I keep notes from test drives. Construct the routine of logging when the vibration appears, what gear, throttle position, speed, and whether it fades during coast or grows under load. That page becomes your develop spec as much as any measurement.

Measure for fitment like it is aerospace

A durable shaft that is the incorrect length, or the right length with the wrong operating angle, is still a failure. Set trip height first, with the truck as it will live when working. Air suspensions need to be at typical driving height. Lifted leaf trucks need to have pinion angle set where it belongs, locked down with appropriate hardware. This is where Custom U Bolts appear in the real life. If you use shims under leaf springs to correct pinion angle, those shims alter the stack height, and you require longer U bolts with full thread engagement and correct torque. Careless securing lets the axle rotate under load, which kills U-joints and splines.

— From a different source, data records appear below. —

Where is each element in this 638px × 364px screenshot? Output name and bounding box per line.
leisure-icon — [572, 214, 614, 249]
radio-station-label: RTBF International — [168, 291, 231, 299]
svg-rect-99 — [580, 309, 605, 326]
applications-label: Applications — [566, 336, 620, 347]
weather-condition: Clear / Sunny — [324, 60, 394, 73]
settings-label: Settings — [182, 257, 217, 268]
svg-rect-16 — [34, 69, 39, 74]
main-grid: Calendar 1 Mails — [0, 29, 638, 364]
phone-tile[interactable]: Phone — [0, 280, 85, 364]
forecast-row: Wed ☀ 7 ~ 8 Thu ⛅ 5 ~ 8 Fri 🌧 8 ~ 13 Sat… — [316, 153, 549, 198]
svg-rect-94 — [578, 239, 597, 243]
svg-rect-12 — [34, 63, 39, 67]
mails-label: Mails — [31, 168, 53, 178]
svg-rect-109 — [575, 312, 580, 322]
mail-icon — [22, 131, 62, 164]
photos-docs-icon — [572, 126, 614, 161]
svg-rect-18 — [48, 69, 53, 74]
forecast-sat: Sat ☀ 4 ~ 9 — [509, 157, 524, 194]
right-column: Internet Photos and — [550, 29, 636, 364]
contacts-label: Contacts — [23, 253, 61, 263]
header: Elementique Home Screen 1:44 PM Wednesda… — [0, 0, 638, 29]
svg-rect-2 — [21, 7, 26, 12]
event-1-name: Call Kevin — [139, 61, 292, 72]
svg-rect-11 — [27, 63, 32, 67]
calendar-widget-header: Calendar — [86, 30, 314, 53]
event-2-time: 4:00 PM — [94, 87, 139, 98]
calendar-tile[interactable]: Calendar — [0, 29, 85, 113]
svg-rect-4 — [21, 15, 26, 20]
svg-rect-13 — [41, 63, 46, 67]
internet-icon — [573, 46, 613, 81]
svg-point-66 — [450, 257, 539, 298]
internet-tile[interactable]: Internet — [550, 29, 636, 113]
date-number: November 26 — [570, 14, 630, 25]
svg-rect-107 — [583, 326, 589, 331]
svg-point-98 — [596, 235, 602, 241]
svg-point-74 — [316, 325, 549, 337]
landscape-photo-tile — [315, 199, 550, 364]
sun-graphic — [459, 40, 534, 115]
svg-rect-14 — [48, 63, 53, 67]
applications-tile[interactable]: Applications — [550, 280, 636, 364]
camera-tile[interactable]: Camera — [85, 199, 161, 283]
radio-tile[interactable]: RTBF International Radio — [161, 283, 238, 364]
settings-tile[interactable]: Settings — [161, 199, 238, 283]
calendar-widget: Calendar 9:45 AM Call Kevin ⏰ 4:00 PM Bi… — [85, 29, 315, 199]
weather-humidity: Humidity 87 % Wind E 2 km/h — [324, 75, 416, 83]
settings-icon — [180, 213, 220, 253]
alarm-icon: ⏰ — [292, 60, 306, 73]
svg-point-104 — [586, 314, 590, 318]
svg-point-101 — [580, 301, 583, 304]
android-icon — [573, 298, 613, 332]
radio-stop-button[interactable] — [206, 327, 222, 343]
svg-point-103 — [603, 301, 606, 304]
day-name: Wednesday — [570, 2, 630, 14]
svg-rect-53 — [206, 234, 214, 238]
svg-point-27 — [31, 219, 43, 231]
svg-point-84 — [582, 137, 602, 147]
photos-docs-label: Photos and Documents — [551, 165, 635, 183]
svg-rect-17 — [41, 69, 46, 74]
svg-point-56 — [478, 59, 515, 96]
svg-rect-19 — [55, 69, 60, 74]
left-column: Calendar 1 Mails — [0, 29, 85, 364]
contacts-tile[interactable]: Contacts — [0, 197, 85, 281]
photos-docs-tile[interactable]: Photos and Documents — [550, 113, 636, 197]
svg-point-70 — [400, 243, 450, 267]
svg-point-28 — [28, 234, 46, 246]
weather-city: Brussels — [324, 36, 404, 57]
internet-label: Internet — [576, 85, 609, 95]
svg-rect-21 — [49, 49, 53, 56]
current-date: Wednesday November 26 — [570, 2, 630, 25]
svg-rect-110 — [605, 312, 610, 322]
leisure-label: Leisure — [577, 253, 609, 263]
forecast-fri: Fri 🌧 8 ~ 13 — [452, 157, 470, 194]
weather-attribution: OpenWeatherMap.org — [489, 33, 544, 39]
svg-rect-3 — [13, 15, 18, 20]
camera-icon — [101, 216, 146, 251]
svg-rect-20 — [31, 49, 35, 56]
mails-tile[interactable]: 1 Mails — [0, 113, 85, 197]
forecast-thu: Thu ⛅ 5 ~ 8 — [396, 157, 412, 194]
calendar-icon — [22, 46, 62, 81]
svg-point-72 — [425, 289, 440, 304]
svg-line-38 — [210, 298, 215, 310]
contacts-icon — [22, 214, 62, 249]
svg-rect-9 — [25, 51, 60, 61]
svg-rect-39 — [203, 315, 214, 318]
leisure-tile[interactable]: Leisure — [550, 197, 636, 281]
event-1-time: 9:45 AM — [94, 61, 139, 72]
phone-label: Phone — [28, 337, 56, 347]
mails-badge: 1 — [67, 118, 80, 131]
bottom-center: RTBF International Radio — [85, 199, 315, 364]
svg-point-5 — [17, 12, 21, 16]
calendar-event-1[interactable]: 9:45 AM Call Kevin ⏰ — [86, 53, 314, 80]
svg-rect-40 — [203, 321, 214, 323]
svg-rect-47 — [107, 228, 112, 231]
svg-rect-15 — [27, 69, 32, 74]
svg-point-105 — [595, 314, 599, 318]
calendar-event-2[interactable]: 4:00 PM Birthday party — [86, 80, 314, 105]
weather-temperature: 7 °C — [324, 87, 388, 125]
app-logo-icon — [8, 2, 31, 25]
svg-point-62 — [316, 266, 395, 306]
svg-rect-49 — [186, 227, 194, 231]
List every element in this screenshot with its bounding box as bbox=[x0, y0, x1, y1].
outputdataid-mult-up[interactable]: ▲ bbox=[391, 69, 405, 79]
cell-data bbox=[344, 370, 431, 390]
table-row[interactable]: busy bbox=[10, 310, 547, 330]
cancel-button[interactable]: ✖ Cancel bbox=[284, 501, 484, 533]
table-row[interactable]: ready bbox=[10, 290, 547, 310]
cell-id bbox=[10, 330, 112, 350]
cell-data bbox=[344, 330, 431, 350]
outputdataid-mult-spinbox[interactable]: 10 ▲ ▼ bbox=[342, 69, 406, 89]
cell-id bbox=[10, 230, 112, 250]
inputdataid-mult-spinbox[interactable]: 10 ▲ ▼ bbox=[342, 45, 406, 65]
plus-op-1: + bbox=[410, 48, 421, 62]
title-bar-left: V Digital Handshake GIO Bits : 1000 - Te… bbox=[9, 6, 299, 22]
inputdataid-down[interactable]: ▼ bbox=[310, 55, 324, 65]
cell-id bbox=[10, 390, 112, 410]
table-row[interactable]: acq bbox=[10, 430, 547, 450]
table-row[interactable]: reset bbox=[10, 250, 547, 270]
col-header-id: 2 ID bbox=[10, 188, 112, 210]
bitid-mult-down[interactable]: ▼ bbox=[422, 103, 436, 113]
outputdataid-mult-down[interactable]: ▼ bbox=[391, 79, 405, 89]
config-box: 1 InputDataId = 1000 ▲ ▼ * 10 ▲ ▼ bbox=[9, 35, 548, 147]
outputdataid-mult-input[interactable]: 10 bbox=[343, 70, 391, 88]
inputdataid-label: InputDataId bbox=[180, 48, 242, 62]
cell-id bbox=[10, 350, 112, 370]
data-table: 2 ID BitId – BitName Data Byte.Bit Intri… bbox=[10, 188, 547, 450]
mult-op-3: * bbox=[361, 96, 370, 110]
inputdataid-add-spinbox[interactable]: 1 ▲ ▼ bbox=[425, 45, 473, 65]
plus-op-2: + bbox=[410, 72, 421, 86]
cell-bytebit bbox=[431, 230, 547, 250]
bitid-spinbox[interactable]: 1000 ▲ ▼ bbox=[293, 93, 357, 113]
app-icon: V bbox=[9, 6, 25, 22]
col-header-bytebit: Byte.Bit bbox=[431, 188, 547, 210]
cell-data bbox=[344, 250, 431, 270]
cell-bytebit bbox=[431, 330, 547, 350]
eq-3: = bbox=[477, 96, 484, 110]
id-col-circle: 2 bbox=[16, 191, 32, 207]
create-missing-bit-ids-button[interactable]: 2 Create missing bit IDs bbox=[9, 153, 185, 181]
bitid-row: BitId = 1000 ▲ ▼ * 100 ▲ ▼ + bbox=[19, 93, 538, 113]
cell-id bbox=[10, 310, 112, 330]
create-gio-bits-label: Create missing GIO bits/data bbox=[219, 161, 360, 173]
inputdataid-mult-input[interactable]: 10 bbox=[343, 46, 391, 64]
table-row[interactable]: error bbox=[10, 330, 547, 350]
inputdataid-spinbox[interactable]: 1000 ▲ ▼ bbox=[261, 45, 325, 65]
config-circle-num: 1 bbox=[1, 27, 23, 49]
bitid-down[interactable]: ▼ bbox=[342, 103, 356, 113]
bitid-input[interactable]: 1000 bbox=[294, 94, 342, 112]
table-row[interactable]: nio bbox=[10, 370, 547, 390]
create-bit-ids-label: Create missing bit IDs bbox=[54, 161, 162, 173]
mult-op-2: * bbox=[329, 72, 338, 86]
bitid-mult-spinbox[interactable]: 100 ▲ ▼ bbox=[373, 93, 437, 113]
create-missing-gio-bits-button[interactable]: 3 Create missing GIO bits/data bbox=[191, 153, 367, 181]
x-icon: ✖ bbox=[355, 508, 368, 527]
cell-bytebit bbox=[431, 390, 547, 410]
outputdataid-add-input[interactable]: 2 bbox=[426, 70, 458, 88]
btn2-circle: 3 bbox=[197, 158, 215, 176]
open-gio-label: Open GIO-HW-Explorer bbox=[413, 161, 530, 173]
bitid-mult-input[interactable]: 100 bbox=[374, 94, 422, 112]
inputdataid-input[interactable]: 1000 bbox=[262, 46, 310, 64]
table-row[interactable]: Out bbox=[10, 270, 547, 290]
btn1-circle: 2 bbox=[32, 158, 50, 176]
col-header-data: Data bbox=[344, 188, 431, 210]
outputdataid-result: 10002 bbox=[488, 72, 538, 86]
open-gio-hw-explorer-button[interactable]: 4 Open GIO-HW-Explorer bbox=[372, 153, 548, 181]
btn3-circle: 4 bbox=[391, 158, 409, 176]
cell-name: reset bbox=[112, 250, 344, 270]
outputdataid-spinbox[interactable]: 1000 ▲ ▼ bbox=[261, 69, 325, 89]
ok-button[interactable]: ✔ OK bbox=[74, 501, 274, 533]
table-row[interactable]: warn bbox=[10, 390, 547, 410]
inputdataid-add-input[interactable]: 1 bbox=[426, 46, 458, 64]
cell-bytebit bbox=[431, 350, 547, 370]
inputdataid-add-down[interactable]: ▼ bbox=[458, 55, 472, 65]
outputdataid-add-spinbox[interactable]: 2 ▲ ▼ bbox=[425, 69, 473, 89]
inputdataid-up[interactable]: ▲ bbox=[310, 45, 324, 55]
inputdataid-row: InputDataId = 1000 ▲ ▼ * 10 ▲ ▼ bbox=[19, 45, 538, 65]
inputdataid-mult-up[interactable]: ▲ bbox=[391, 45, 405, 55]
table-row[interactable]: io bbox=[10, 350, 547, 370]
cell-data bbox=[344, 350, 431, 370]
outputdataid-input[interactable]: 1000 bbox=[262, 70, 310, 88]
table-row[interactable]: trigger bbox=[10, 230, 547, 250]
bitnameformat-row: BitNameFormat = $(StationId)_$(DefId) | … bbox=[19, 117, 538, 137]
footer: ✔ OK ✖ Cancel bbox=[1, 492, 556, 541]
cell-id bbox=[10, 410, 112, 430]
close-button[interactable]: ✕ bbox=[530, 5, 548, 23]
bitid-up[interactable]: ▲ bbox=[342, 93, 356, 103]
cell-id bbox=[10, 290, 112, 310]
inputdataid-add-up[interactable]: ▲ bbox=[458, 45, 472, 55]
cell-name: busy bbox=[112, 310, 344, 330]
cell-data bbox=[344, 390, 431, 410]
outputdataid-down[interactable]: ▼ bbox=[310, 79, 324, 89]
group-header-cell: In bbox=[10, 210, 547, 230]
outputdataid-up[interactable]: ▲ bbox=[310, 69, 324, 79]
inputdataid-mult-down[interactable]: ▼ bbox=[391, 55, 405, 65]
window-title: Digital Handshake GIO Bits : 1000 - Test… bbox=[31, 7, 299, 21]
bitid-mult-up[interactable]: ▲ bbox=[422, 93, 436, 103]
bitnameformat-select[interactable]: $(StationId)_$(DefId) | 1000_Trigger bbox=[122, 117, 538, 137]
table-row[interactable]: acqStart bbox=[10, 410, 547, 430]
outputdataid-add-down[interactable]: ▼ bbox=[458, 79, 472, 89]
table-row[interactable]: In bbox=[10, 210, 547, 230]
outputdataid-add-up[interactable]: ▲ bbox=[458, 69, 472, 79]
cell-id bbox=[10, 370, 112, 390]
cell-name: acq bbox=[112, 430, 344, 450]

For measurements, be exact and consistent. Tail real estate flange to pinion flange is the typical standard, but blended flange patterns or half-round yokes change how you measure and what adapters you might require. Note pilot diameters, bolt circle sizes, and spline count at the slip. On heavy trucks I still see 3 different yoke sizes on the same lorry: 1710 at the transmission, 1760 midship, and 1810 at the axle. Blending these unintentionally complicates balance and service.

A few key figures direct length: go for mid-travel at the slip when the truck sits at trip height. Leave sufficient plunge for full suspension compression without bottoming, and enough extension for droop without shaft pullout. On long wheelbase tandems, that can be an inch or more each method, depending on geometry. Mark phasing before teardown. On two-piece shafts, the front and back should be timed correctly to cancel velocity variations. If the truck got here with a misphased shaft, do not copy the mistake. Right it.

image

Here is a compact checklist I use before devoting to tube size or yokes:

image

    Driveline length at ride height and at full bump and droop Flange types, pilot sizes, bolt circle, and U-joint series at each end Operating angles at transmission output, provider bearing, and pinion, within 0.5 degree match where required Slip spline travel available vs needed, including seal land and stop-to-stop distances Frame installing points and rigidity for any provider bearing or midship support

Materials and tube sizing are torque mathematics, not guesswork

Most sturdy drivelines utilize DOM steel tube, often 1020 or 1026. Wall density usually falls between 0.120 and 0.188 inch, with outside sizes of 3.5 to 6 inches depending upon torque and length. Chromoly, like 4130, appears in serious duty or high rpm environments however is not common in vocational trucks due to the fact that the cost rarely buys proportional benefit for the rpm variety. Aluminum shafts have weight advantages, but in heavy service they can trade damage resistance and long-term sturdiness for a weight number that does not alter revenue. For the majority of fleets, stout steel pages the bills.

Bigger tube increases bending stiffness and raises vital speed, but it changes clearance to crossmembers, exhaust, and brake plumbing. On a long shaft, the action from 4 inch to 5 inch OD can move a critical speed from roughly 2,800 rpm to 3,400 rpm, a cushion you will feel at highway cruise. Those are estimate, not an alternative to computation. If you are within a couple of hundred rpm of your cruise shaft speed, do not bet. Change television, split the shaft with a carrier, or change ratio if your use case allows it.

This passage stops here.